*Exercise*: Print the entries in full, word for word, but not the pictures.

*Data for this task*:
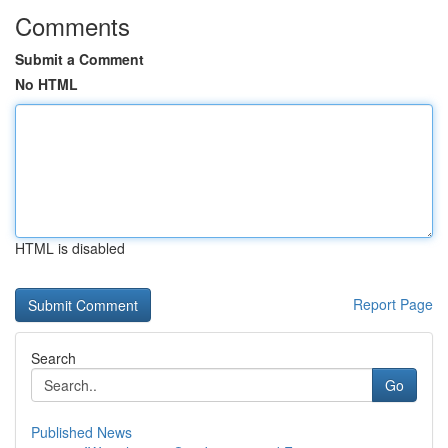
Comments
Submit a Comment
No HTML
HTML is disabled
Report Page
Search
Go
Published News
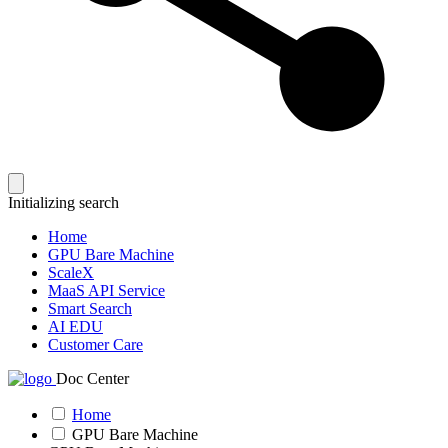
Initializing search
Home
GPU Bare Machine
ScaleX
MaaS API Service
Smart Search
AI EDU
Customer Care
Doc Center
Home
GPU Bare Machine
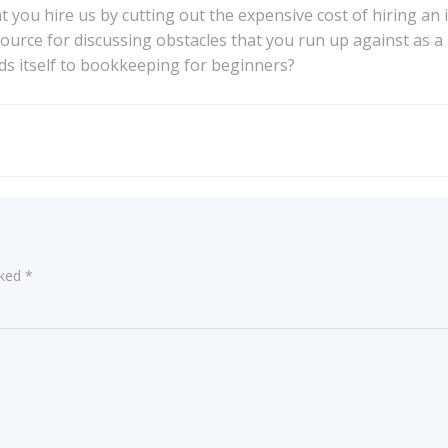
ou hire us by cutting out the expensive cost of hiring an 
source for discussing obstacles that you run up against as 
ds itself to bookkeeping for beginners?
Post
navigation
rked
*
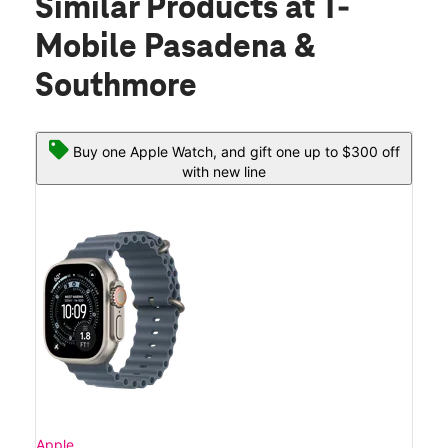
Similar Products
at T-
Mobile Pasadena &
Southmore
Buy one Apple Watch, and gift one up to $300 off
with new line
Apple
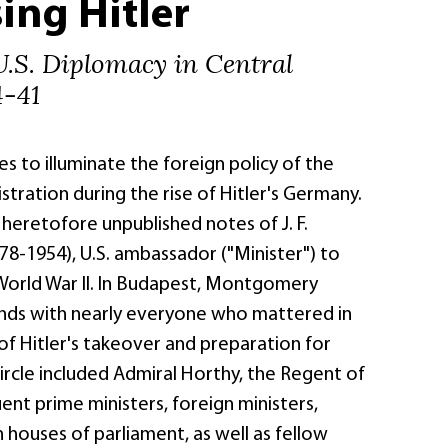
ing Hitler
U.S. Diplomacy in Central
4-41
s to illuminate the foreign policy of the
tration during the rise of Hitler's Germany.
e heretofore unpublished notes of J. F.
-1954), U.S. ambassador ("Minister") to
orld War II. In Budapest, Montgomery
ends with nearly everyone who mattered in
s of Hitler's takeover and preparation for
 circle included Admiral Horthy, the Regent of
nt prime ministers, foreign ministers,
houses of parliament, as well as fellow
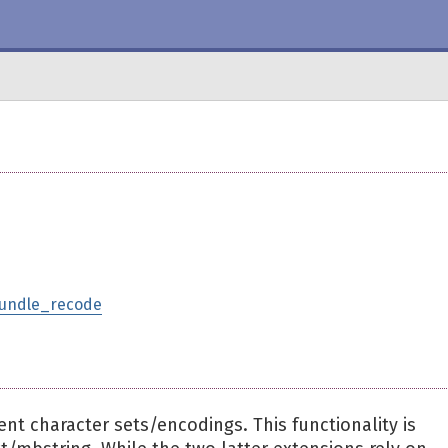
bundle_recode
ent character sets/encodings. This functionality is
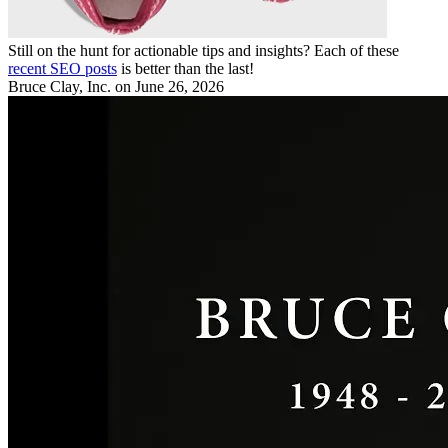
Still on the hunt for actionable tips and insights? Each of these
recent SEO posts
is better than the last!
Bruce Clay, Inc.
on June 26, 2026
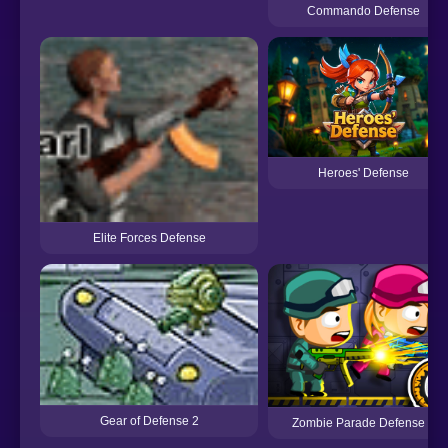
Commando Defense
Heroes' Defense
Elite Forces Defense
Gear of Defense 2
Zombie Parade Defense 6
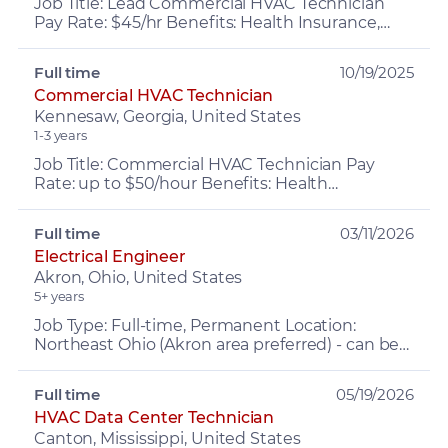
Job Title: Lead Commercial HVAC Technician
Pay Rate: $45/hr Benefits: Health Insurance,
PTO, retirement, Company Vehicle, Growth
opportunities and MOR...
Full time
10/19/2025
Commercial HVAC Technician
Kennesaw, Georgia, United States
1-3 years
Job Title: Commercial HVAC Technician Pay
Rate: up to $50/hour Benefits: Health
Insurance, PTO (up to 4 weeks first year),
Retirement, Company Vehicle...
Full time
03/11/2026
Electrical Engineer
Akron, Ohio, United States
5+ years
Job Type: Full-time, Permanent Location:
Northeast Ohio (Akron area preferred) - can be
REMOTE Pay: up to $125,000 based on
experience + 10%–30% perfo...
Full time
05/19/2026
HVAC Data Center Technician
Canton, Mississippi, United States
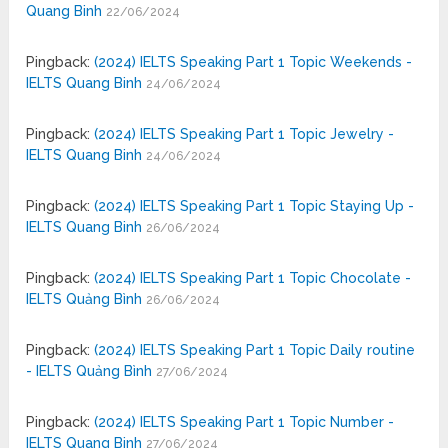
Quang Binh
22/06/2024
Pingback:
(2024) IELTS Speaking Part 1 Topic Weekends -
IELTS Quang Binh
24/06/2024
Pingback:
(2024) IELTS Speaking Part 1 Topic Jewelry -
IELTS Quang Binh
24/06/2024
Pingback:
(2024) IELTS Speaking Part 1 Topic Staying Up -
IELTS Quang Binh
26/06/2024
Pingback:
(2024) IELTS Speaking Part 1 Topic Chocolate -
IELTS Quảng Bình
26/06/2024
Pingback:
(2024) IELTS Speaking Part 1 Topic Daily routine
- IELTS Quảng Bình
27/06/2024
Pingback:
(2024) IELTS Speaking Part 1 Topic Number -
IELTS Quang Binh
27/06/2024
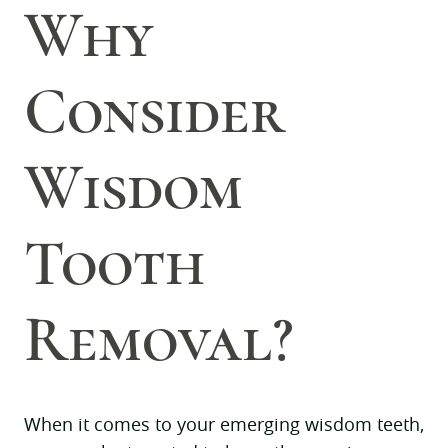
Why
Consider
Wisdom
Tooth
Removal?
When it comes to your emerging wisdom teeth,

*The answer*:
Comments
Submit a Comment
No HTML
HTML is disabled
Report Page
Search
Go
Published News
Initializing search
Home
GPU Bare Machine
ScaleX
MaaS API Service
Smart Search
AI EDU
Customer Care
Doc Center
Home
GPU Bare Machine
ou hire us by cutting out the expensive cost of hiring an 
source for discussing obstacles that you run up against as 
ds itself to bookkeeping for beginners?
Post
navigation
rked
*
Similar Products
at T-
Mobile Pasadena &
Southmore
Buy one Apple Watch, and gift one up to $300 off
with new line
Apple
ing Hitler
U.S. Diplomacy in Central
4-41
s to illuminate the foreign policy of the
tration during the rise of Hitler's Germany.
e heretofore unpublished notes of J. F.
-1954), U.S. ambassador ("Minister") to
orld War II. In Budapest, Montgomery
ends with nearly everyone who mattered in
s of Hitler's takeover and preparation for
 circle included Admiral Horthy, the Regent of
nt prime ministers, foreign ministers,
houses of parliament, as well as fellow
bundle_recode
ent character sets/encodings. This functionality is
Still on the hunt for actionable tips and insights? Each of these
recent SEO posts
is better than the last!
Bruce Clay, Inc.
on June 26, 2026
Commando Defense
Heroes' Defense
Elite Forces Defense
Gear of Defense 2
Zombie Parade Defense 6
Job Title: Lead Commercial HVAC Technician
Pay Rate: $45/hr Benefits: Health Insurance,
PTO, retirement, Company Vehicle, Growth
opportunities and MOR...
Full time
10/19/2025
Commercial HVAC Technician
Kennesaw, Georgia, United States
1-3 years
Job Title: Commercial HVAC Technician Pay
Rate: up to $50/hour Benefits: Health
Insurance, PTO (up to 4 weeks first year),
Retirement, Company Vehicle...
Full time
03/11/2026
Electrical Engineer
Akron, Ohio, United States
5+ years
Job Type: Full-time, Permanent Location:
Northeast Ohio (Akron area preferred) - can be
REMOTE Pay: up to $125,000 based on
experience + 10%–30% perfo...
Full time
05/19/2026
HVAC Data Center Technician
Canton, Mississippi, United States
Quang Binh
22/06/2024
Pingback:
(2024) IELTS Speaking Part 1 Topic Weekends -
IELTS Quang Binh
24/06/2024
Pingback:
(2024) IELTS Speaking Part 1 Topic Jewelry -
IELTS Quang Binh
24/06/2024
Pingback:
(2024) IELTS Speaking Part 1 Topic Staying Up -
IELTS Quang Binh
26/06/2024
Pingback:
(2024) IELTS Speaking Part 1 Topic Chocolate -
IELTS Quảng Bình
26/06/2024
Pingback:
(2024) IELTS Speaking Part 1 Topic Daily routine
- IELTS Quảng Bình
27/06/2024
Pingback:
(2024) IELTS Speaking Part 1 Topic Number -
IELTS Quang Binh
27/06/2024
Why
Consider
Wisdom
Tooth
Removal?
When it comes to your emerging wisdom teeth,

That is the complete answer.